_GIVEN DATA_.
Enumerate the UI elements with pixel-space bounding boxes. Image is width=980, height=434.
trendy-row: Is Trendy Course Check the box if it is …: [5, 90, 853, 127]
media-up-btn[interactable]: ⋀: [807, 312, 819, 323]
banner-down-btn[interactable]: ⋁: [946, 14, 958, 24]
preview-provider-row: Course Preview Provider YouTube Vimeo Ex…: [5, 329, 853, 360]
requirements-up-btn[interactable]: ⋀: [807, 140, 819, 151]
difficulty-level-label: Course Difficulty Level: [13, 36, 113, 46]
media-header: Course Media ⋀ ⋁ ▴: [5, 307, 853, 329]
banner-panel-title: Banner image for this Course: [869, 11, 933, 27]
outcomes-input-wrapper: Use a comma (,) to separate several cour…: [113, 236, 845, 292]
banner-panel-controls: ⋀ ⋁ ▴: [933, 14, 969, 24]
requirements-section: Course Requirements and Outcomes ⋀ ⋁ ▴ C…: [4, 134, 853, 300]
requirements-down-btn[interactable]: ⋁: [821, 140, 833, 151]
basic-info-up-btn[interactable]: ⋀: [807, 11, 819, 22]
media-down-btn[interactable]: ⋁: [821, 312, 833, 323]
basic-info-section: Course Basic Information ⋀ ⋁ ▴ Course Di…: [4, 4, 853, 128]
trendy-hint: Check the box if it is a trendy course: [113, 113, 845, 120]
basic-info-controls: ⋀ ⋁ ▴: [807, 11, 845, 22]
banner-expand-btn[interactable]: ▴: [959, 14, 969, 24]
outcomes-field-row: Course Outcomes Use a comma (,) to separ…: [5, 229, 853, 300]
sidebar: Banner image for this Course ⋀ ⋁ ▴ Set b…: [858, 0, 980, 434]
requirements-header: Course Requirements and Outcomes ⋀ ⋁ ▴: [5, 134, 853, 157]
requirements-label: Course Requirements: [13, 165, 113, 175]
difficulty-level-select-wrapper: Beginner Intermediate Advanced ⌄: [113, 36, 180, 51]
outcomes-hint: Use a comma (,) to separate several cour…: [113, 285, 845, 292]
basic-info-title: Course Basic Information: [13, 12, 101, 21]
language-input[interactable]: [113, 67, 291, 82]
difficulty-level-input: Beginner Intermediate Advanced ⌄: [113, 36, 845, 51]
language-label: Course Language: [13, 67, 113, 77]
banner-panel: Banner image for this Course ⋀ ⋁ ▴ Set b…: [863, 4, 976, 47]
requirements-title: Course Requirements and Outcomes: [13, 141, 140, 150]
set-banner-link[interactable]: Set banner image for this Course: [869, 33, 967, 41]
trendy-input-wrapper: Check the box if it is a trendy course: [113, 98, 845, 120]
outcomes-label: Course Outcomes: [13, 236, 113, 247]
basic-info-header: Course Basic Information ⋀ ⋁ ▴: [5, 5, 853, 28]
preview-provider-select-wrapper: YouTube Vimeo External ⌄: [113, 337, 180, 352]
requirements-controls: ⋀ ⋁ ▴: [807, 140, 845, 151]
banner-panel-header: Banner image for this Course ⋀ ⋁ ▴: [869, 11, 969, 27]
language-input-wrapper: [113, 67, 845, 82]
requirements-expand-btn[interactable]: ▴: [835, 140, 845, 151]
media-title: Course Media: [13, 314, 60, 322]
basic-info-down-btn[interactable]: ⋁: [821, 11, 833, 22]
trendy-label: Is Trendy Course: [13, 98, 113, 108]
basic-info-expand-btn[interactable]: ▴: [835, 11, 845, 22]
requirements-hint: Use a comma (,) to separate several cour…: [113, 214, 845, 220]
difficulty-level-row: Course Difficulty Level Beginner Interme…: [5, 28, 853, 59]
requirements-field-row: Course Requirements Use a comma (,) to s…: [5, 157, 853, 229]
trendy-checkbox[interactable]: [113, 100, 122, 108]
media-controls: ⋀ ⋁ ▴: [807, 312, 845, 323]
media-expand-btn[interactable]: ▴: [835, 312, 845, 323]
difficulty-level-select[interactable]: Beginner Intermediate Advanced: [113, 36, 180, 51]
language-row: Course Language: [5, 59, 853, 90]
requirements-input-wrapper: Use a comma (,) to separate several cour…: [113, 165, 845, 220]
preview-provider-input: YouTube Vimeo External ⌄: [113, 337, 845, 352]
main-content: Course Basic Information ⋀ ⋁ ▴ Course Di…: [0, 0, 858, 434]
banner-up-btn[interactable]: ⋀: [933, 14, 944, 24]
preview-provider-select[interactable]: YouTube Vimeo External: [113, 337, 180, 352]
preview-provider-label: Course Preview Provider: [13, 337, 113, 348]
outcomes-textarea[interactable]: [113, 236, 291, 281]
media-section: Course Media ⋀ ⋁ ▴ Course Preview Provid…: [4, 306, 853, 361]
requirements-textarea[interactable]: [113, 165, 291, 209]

_DIRECTIONS FOR THIS TASK_. Among the lines of the data, find every one that holds "comma" and copy it.

_WRITTEN REPLY_.
outcomes-input-wrapper: Use a comma (,) to separate several cour…: [113, 236, 845, 292]
outcomes-field-row: Course Outcomes Use a comma (,) to separ…: [5, 229, 853, 300]
outcomes-hint: Use a comma (,) to separate several cour…: [113, 285, 845, 292]
requirements-hint: Use a comma (,) to separate several cour…: [113, 214, 845, 220]
requirements-field-row: Course Requirements Use a comma (,) to s…: [5, 157, 853, 229]
requirements-input-wrapper: Use a comma (,) to separate several cour…: [113, 165, 845, 220]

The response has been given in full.